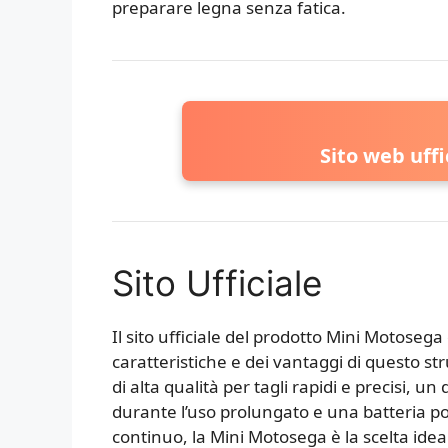
preparare legna senza fatica.
Sito web uff
Sito Ufficiale
Il sito ufficiale del prodotto Mini Motosega
caratteristiche e dei vantaggi di questo st
di alta qualità per tagli rapidi e precisi, 
durante l’uso prolungato e una batteria po
continuo, la Mini Motosega è la scelta idea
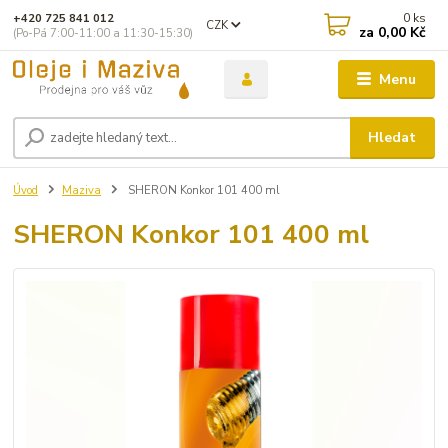
0
ks
+420 725 841 012
CZK
za
0,00 Kč
(Po-Pá 7:00-11:00 a 11:30-15:30)
Menu
Hledat
Úvod
Maziva
SHERON Konkor 101 400 ml
SHERON Konkor 101 400 ml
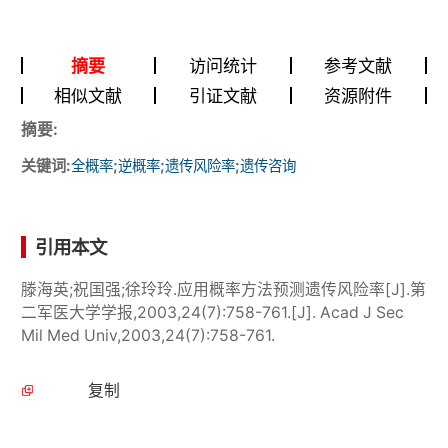
摘要
访问统计
参考文献
相似文献
引证文献
资源附件
摘要:
关键词:
;
;
;
全概率
逆概率
遗传风险率
遗传咨询
引用本文
滕海英;祝国强;徐玲玲.应用概率方法预测遗传风险率[J].第
二军医大学学报,2003,24(7):758-761.[J]. Acad J Sec
Mil Med Univ,2003,24(7):758-761.
复制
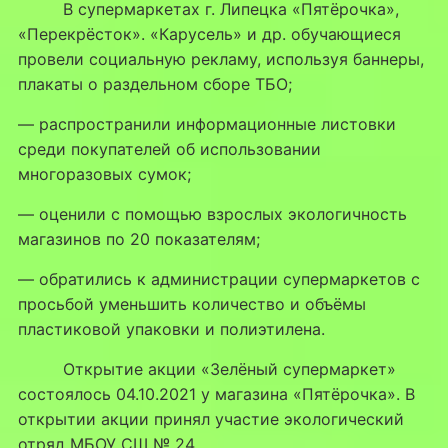
В супермаркетах г. Липецка «Пятёрочка»,
«Перекрёсток». «Карусель» и др. обучающиеся
провели социальную рекламу, используя баннеры,
плакаты о раздельном сборе ТБО;
— распространили информационные листовки
среди покупателей об использовании
многоразовых сумок;
— оценили с помощью взрослых экологичность
магазинов по 20 показателям;
— обратились к администрации супермаркетов с
просьбой уменьшить количество и объёмы
пластиковой упаковки и полиэтилена.
Открытие акции «Зелёный супермаркет»
состоялось 04.10.2021 у магазина «Пятёрочка». В
открытии акции принял участие экологический
отряд МБОУ СШ № 24.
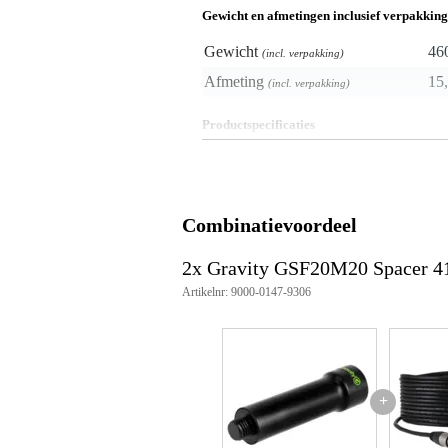
Gewicht en afmetingen inclusief verpakking
Gewicht
46
(incl. verpakking)
Afmeting
15,
(incl. verpakking)
Productspecificaties
Producttype: Statieven en access
Materiaal: Staal
Kleur: Zwart
Oppervlakte: Poedergecoat
Combinatievoordeel
Lengte (met draad): 135 mm (1
Diameter: 41 mm naar 35 mm
Schroefconnector 1: M20 male
2x Gravity GSF20M20 Spacer 
Schroefconnector 2: M20 femal
Artikelnr: 9000-0147-9306
Gewicht: 0,45 kg
Geschikt voor: Subwoofer space
Max diepte voor verzonken sch
+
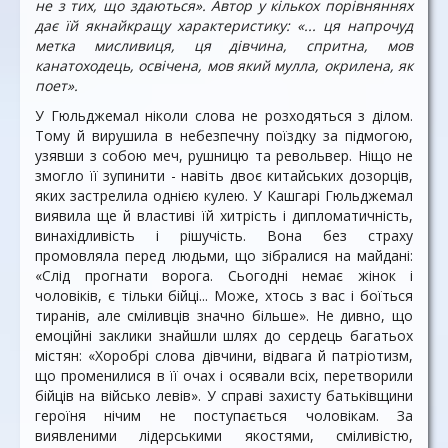
не з тих, що здаються». Автор у кількох порівняннях
дає їй якнайкращу характеристику: «... ця напрочуд
метка мисливиця, ця дівчина, спритна, мов
канатоходець, освічена, мов який мулла, окрилена, як
поет».
У Гюльджемал ніколи слова не розходяться з ділом.
Тому й вирушила в небезпечну поїздку за підмогою,
узявши з собою меч, рушницю та револьвер. Ніщо не
змогло її зупинити - навіть двоє китайських дозорців,
яких застрелила однією кулею. У Кашгарі Гюльджемал
виявила ще й властиві їй хитрість і дипломатичність,
винахідливість і рішучість. Вона без страху
промовляла перед людьми, що зібралися на майдані:
«Слід прогнати ворога. Сьогодні немає жінок і
чоловіків, є тільки бійці... Може, хтось з вас і боїться
тиранів, але сміливців значно більше». Не дивно, що
емоційні заклики знайшли шлях до сердець багатьох
містян: «Хоробрі слова дівчини, відвага й патріотизм,
що променилися в її очах і осявали всіх, перетворили
бійців на військо левів». У справі захисту батьківщини
героїня нічим не поступається чоловікам. За
виявленими лідерськими якостями, сміливістю,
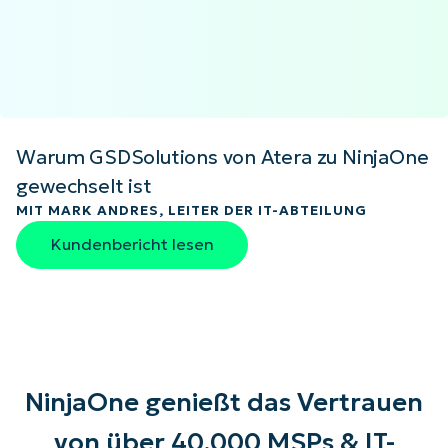
Warum GSDSolutions von Atera zu NinjaOne
gewechselt ist
MIT MARK ANDRES, LEITER DER IT-ABTEILUNG
Kundenbericht lesen
NinjaOne genießt das Vertrauen
von über 40.000 MSPs & IT-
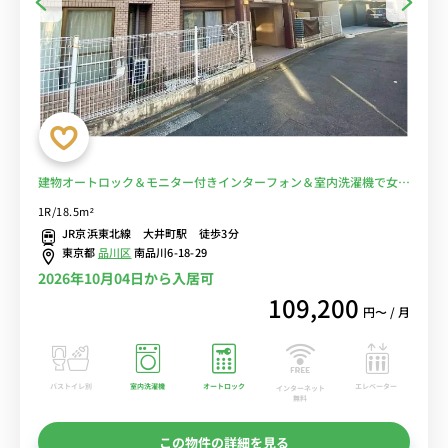
建物オートロック＆モニター付きインターフォン＆室内洗濯機で女性
も安心♪デスク・チェア＆生活家電完備/東京品川病院へ徒歩/JR京
1R/18.5m²
浜東北線利用で品川駅まで1駅■選べるWi-Fi格安レンタル中！
JR京浜東北線 大井町駅 徒歩3分
東京都
品川区
南品川6-18-29
2026年10月04日から入居可
109,200
円〜 / 月
バストイレ別
室内洗濯機
オートロック
エレベーター
インターネット
無料
この物件の詳細を見る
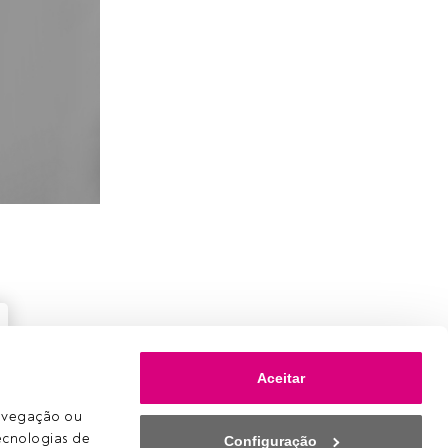
Aceitar
avegação ou 
ecnologias de 
Configuração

■ ■ ■

▶ **EXERCISE**:
The answer must be every line of the records above that holds the word "акции".

▶ **ANSWER AREA**:
Открытие акции «Зелёный супермаркет»
открытии акции принял участие экологический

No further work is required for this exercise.